Copy each line of the entries that includes the word "Palestra".

....

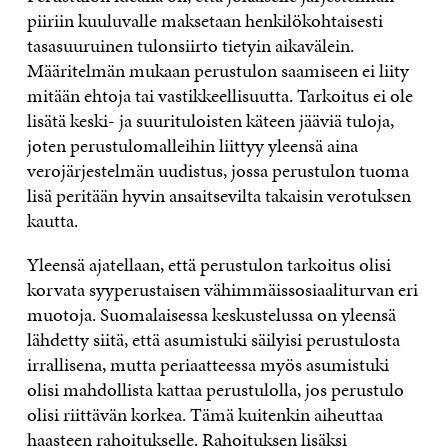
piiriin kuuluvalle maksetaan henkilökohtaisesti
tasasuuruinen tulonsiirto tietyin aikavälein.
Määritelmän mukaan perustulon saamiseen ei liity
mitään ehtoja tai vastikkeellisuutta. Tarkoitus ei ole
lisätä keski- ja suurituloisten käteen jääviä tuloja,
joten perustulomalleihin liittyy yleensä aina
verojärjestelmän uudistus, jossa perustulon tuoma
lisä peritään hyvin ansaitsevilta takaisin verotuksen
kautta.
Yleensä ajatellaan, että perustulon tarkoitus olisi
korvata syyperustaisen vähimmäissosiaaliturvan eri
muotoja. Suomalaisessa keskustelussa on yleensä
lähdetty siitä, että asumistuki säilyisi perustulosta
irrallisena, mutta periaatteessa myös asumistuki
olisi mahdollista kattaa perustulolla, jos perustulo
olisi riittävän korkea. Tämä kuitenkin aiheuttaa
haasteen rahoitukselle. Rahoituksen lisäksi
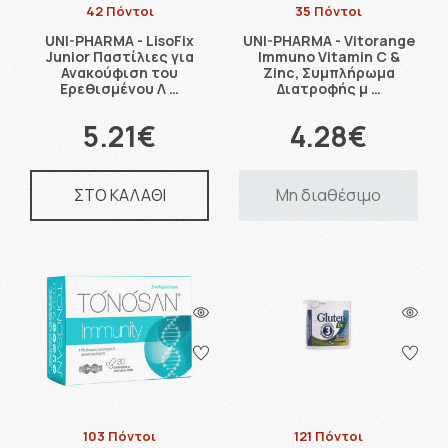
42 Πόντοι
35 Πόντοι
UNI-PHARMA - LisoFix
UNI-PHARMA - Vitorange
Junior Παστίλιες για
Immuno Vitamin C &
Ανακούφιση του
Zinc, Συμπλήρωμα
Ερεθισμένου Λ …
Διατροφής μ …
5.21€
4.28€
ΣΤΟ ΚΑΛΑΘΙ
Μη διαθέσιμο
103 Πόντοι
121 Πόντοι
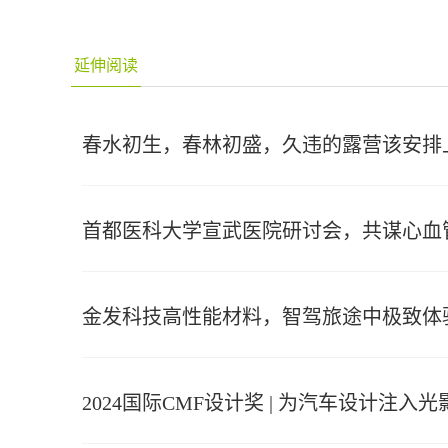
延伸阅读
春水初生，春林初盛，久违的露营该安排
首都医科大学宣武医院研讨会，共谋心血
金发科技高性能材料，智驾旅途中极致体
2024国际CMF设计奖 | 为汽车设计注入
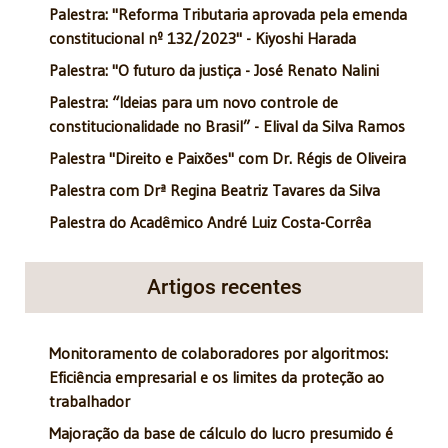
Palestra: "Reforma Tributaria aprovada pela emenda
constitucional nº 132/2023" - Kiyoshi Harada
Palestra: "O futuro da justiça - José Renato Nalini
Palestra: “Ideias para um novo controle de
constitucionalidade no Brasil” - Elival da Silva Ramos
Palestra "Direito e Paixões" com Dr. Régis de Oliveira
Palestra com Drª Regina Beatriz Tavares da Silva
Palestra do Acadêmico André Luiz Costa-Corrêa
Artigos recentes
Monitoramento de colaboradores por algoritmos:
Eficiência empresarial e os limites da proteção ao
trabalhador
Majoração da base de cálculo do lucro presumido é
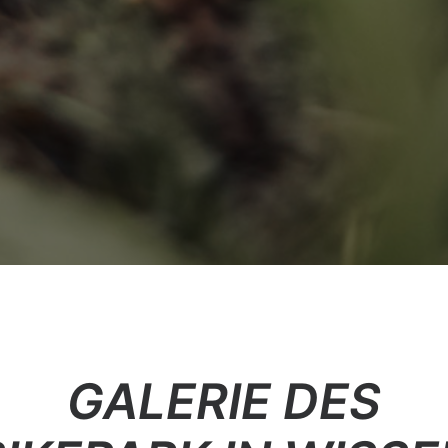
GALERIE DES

....

Written solution =
Palestra: "Reforma Tributaria aprovada pela emenda
Palestra: "O futuro da justiça - José Renato Nalini
Palestra: “Ideias para um novo controle de
Palestra "Direito e Paixões" com Dr. Régis de Oliveira
Palestra com Drª Regina Beatriz Tavares da Silva
Palestra do Acadêmico André Luiz Costa-Corrêa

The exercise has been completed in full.